Umer and Hamid Hayat were tried in federal court in Sacramento before separate juries; the trial began in February 2006.

In an indictment filed on January 26, 2006, Hamid Hayat was charged with providing material support to terrorists and with making false statements to FBI agents. The prosecution alleged that he had spent much of his recent two years in Pakistan at an al-Qaeda training camp and had returned to the United States intending to attack civilian targets there. U.S. District Judge Garland E. Burrell Jr. refused permission for Wedick to appear as an expert witness. One piece of evidence presented during the trial was a ta'wiz, a protective amulet that Hamid Hayat said he had been given in Pakistan; the prayer inside, which he said he had not read, was translated as reading "Oh Allah, we place you at their throats, and we seek refuge in you from their evils." and interpreted by an expert witness, Khaleel Mohammed of San Diego State University, as indicating a jihadist "in the act of being a warrior". On April 25, 2006, a jury voted to convict Hamid Hayat on one count of providing material support or resources to terrorists and three counts of making false statements to the FBI in matters related to international or domestic terrorism. On September 10, 2007, his 25th birthday, he was sentenced to 24 years in prison. He was confined in a Communications Management Unit in Terre Haute, Indiana, which had been nicknamed "Little Gitmo".
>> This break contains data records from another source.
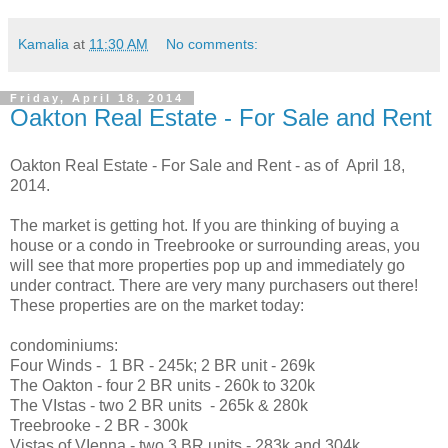
Kamalia
at
11:30 AM
No comments:
Friday, April 18, 2014
Oakton Real Estate - For Sale and Rent
Oakton Real Estate - For Sale and Rent - as of April 18,
2014.
The market is getting hot. If you are thinking of buying a
house or a condo in Treebrooke or surrounding areas, you
will see that more properties pop up and immediately go
under contract. There are very many purchasers out there!
These properties are on the market today:
condominiums:
Four Winds - 1 BR - 245k; 2 BR unit - 269k
The Oakton - four 2 BR units - 260k to 320k
The VIstas - two 2 BR units - 265k & 280k
Treebrooke - 2 BR - 300k
Vistas of VIenna - two 3 BR units - 283k and 304k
Umer Hayat was charged with two counts of making false statements to the FBI. His trial ended in a hung jury. He was released to home detention pending retrial on May 1, 2006, and subsequently pled guilty to a customs violation in exchange for release with time served. Prosecutors had made much of how Umer Hayat had more money than they considered normal for an ice cream truck driver; in granting him bail, the judge said he "appear[ed] to have access to a significant amount of cash from an unexplained source."
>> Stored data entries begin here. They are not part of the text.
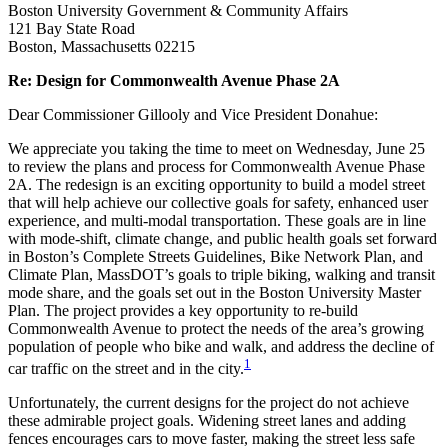
Boston University Government & Community Affairs
121 Bay State Road
Boston, Massachusetts 02215
Re: Design for Commonwealth Avenue Phase 2A
Dear Commissioner Gillooly and Vice President Donahue:
We appreciate you taking the time to meet on Wednesday, June 25
to review the plans and process for Commonwealth Avenue Phase
2A. The redesign is an exciting opportunity to build a model street
that will help achieve our collective goals for safety, enhanced user
experience, and multi-modal transportation. These goals are in line
with mode-shift, climate change, and public health goals set forward
in Boston’s Complete Streets Guidelines, Bike Network Plan, and
Climate Plan, MassDOT’s goals to triple biking, walking and transit
mode share, and the goals set out in the Boston University Master
Plan. The project provides a key opportunity to re-build
Commonwealth Avenue to protect the needs of the area’s growing
population of people who bike and walk, and address the decline of
1
car traffic on the street and in the city.
Unfortunately, the current designs for the project do not achieve
these admirable project goals. Widening street lanes and adding
fences encourages cars to move faster, making the street less safe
==Petitions for a fresh trial of Hamid Hayat==
After Hamid Hayat's conviction, Wedick spoke to a juror who had appeared reluctant to affirm the guilty verdict; the juror told Wedick that the jury foreman had pressured her and made "racial" remarks, apparently against Muslims, and a noose-tying gesture; two other jurors also said the foreman had made racial slurs, but he denied it. The foreman contacted an excused alternative juror during deliberations. Johnny Griffin, who had defended Umer Hayat, was a former prosecutor; Hamid Hayat's attorney, Wazhma Mojaddidi, spoke the Hayats' native languages, Urdu and Pashto, but had never previously defended a criminal case. Neither attorney had applied for a security clearance in order to view some of the government's evidence, to the surprise of the prosecution. Dennis Riordan, an attorney who had worked on cases tainted by jury misconduct, offered to work pro bono on behalf of Hayat and filed a motion for a retrial, alleging misconduct during the trial including by the jury foreman and that the judge's disallowing of testimony by Wedick and of a question about whether Hamid had told Khan he was lying about his intention to attend a terrorist training camp had prevented Hayat from receiving a fair trial. Burrell rejected the petition, writing in his opinion on May 17, 2007 that the foreman's action was not prejudicial, there was evidence that the jury "thoroughly and thoughtfully deliberated regarding Hayat's guilt or innocence", and the testimony was not necessary.

Together with his colleagues Don Horgan and Ted Sampsell-Jones and an Iranian American law school student, Layli Shirani, Riordan appealed Hayat's conviction to the Ninth U.S. Circuit Court of Appeals in San Francisco. A panel of three judges heard oral arguments in 2009 and denied the appeal in 2013; one of the three, A. Wallace Tashima, dissented, comparing the prayer to the Christian hymn "Onward Christian Soldiers". Hayat's wife's parents insisted on a divorce.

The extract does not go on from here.